Нежные годы в рассрочку - Богданова Анна Владимировна. Страница 16
* * *
Спустя месяц после объявления Гаврилову о своём намерении развестись с ним у Зинаиды Матвеевны всё было на мази. Ей каким-то совершенно непостижимым образом удалось найти комнату в коммуналке для ненавистного мужа и двухкомнатную квартиру, «распашонку», в «хрущёвке» для себя, детей и Авдотьи Ивановны. Тут, конечно, без доплаты не обошлось – Зинаиде пришлось выложить все свои накопления, чтоб прокрутить этакий непростой квартирный обмен, но ничего не поделаешь.

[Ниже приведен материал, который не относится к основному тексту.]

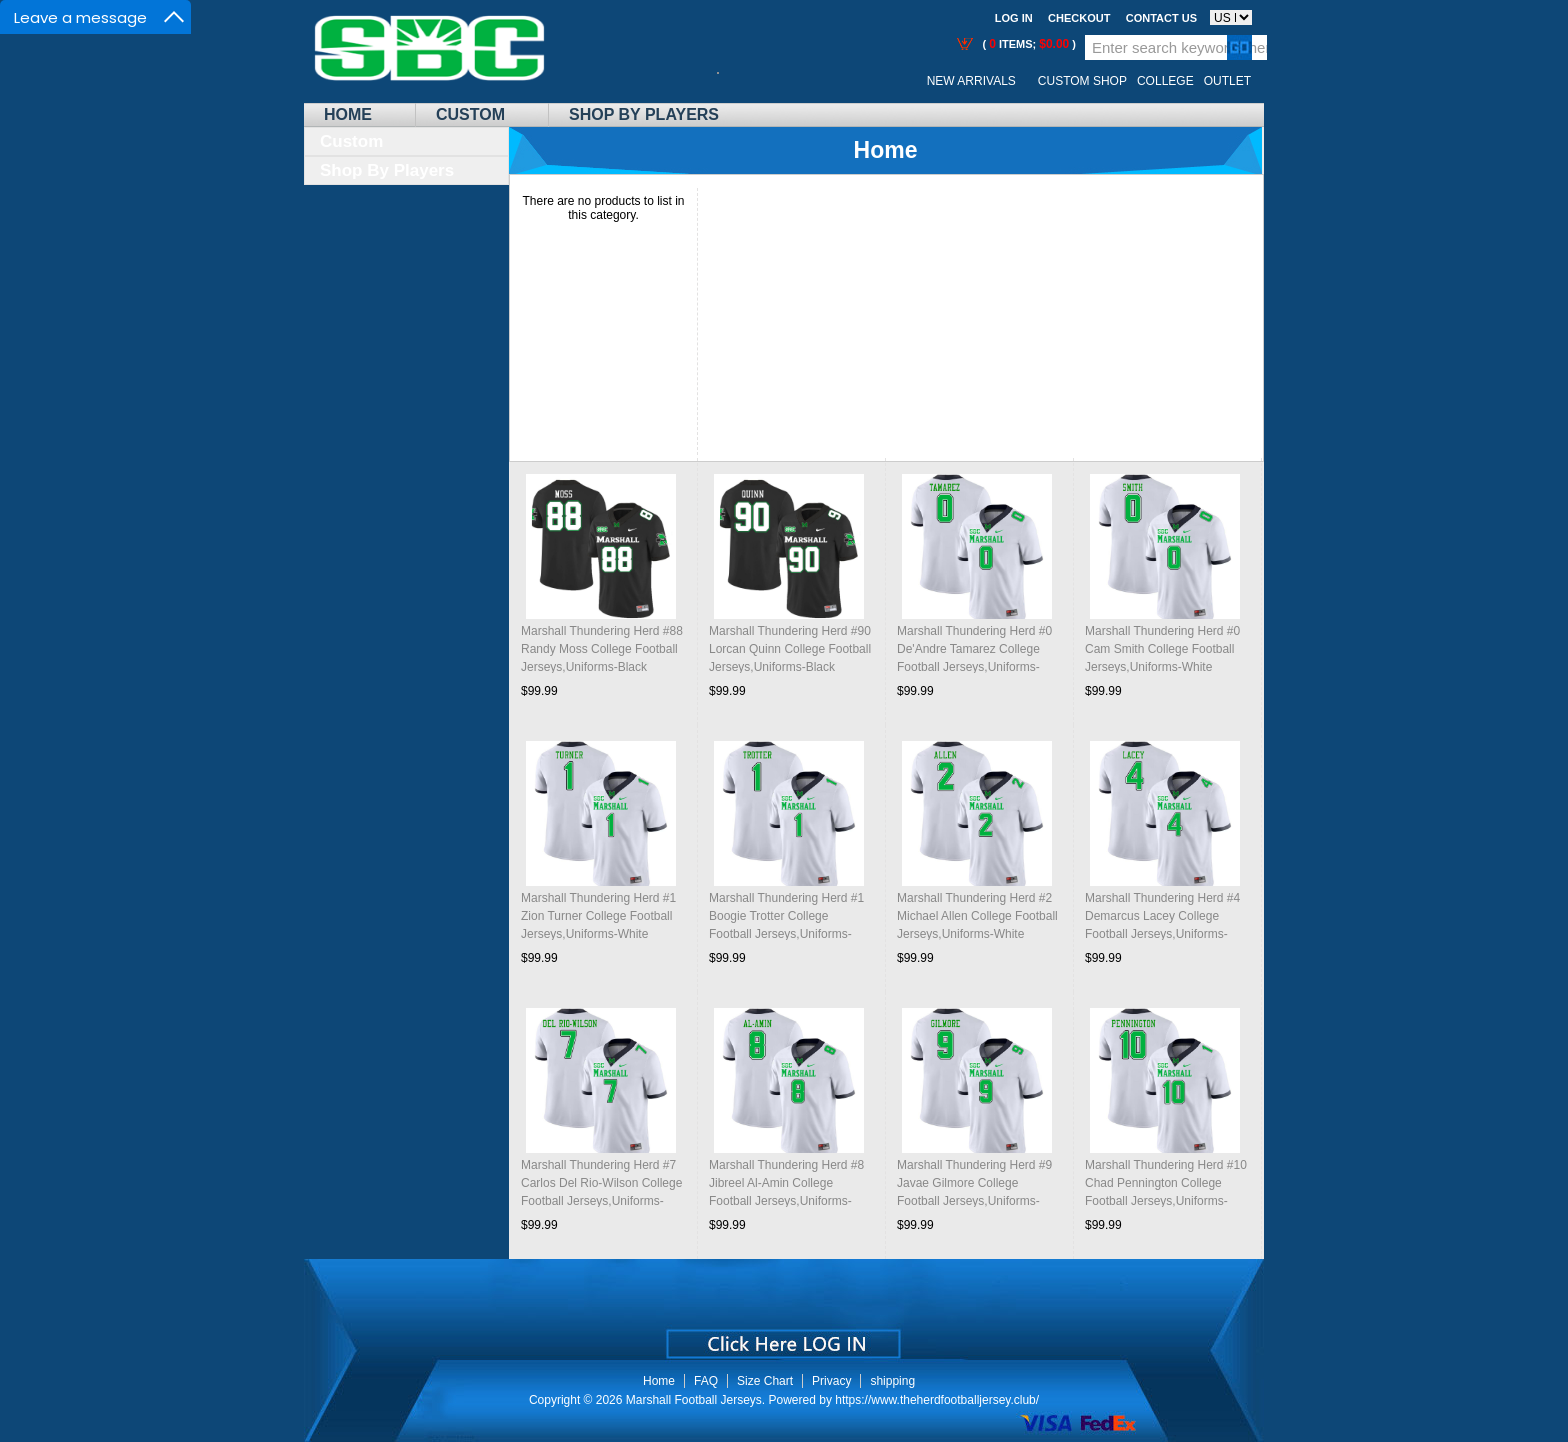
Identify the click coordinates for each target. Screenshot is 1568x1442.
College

Итак, всё было готово для дальнейшей спокойной жизни без хулигана, гулёны и дебошира Владимира Ивановича. Супруги даже имущество разделили – книги ему, всё остальное Зинаиде Матвеевне. Правда, небольшой спор вышел из-за нового холодильника «ЗИЛ», на который Гаврилову полгода назад пришлось добавить, но в конце концов он вспылил, выкрикнув:
– Да подавись ты своим холодильником! Т-п, т-п, т-п, т-п, т-п, – тук, тук, тук, тук, тук. – Змея подколодная!
Таким образом, всё складывалось более или менее благополучно, но, как говорится, горе ждало за углом.

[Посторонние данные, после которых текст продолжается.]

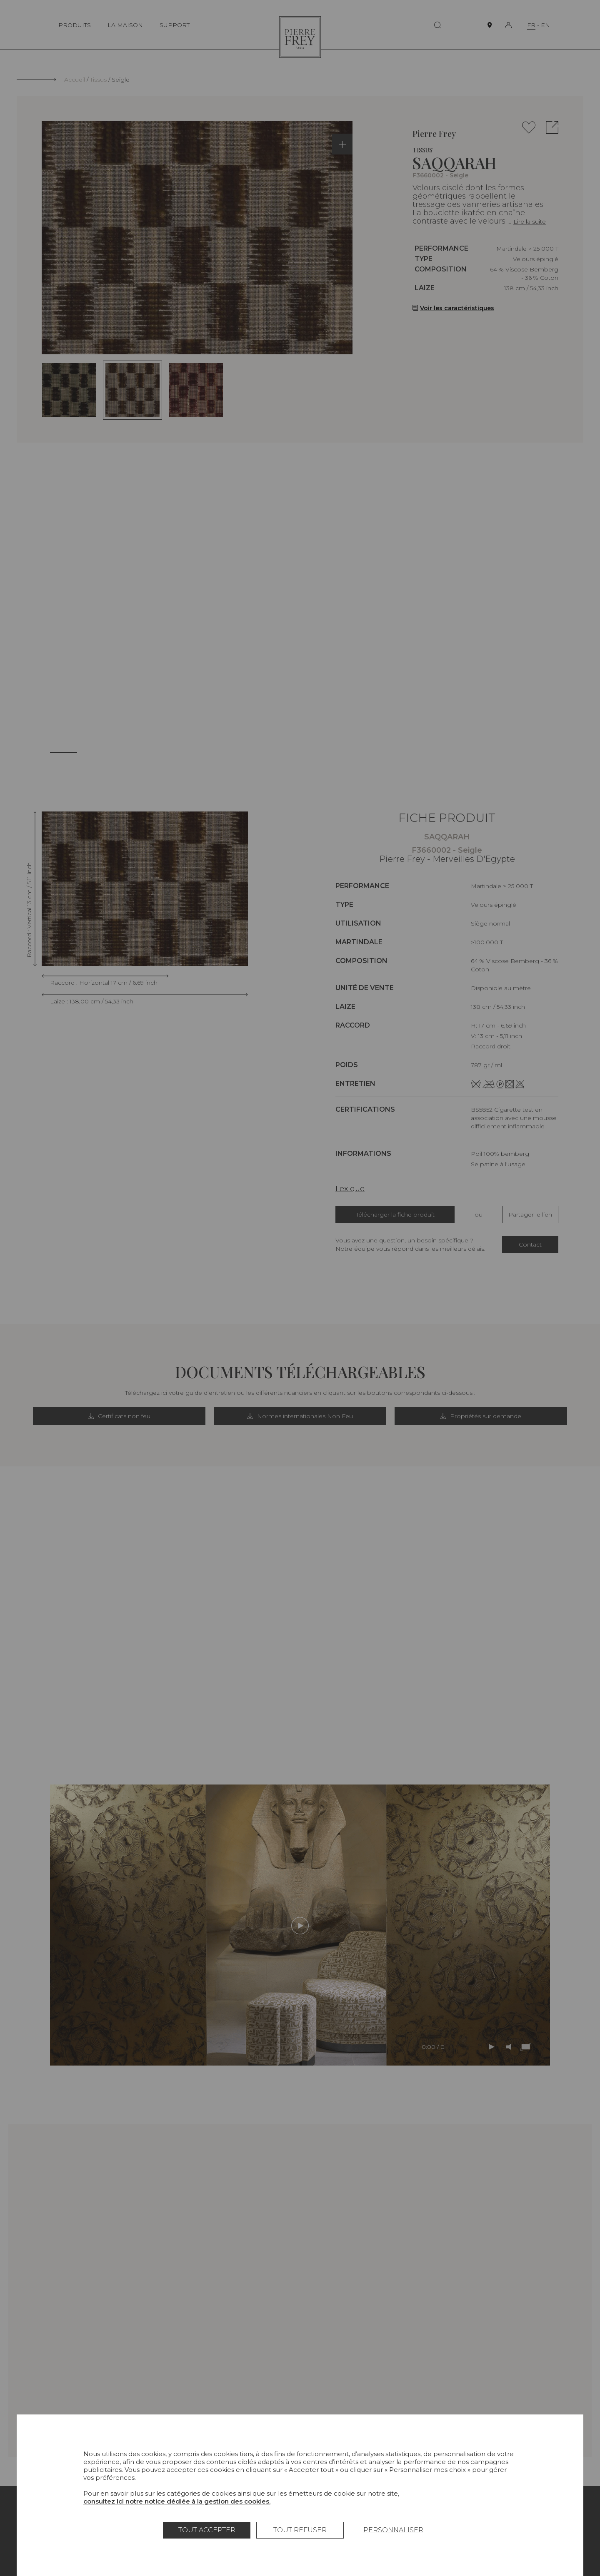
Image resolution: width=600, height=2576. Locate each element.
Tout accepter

Авдотье Ивановне становилось всё хуже и хуже – она уже не только не узнавала детей, но и перестала говорить – старушка лежала на подушках, изредка выкрикивая нечленораздельные звуки, напоминающие вой голодных шакалов. Вшей в её голове, несмотря на старания Милочки, становилось всё больше, аппетит, наоборот, совсем пропал. И одним тихим, прекрасным утром, когда золотисто-багряная листва деревьев, переливаясь в остывших осенних солнечных лучах, казалась из окна какой-то нереальной, звонкой и стеклянной, Авдотья Ивановна вдруг пришла в себя и потребовала манной каши с изюмом. Зинаида всплеснула от радости руками и полетела на кухню варить кашу на молоке.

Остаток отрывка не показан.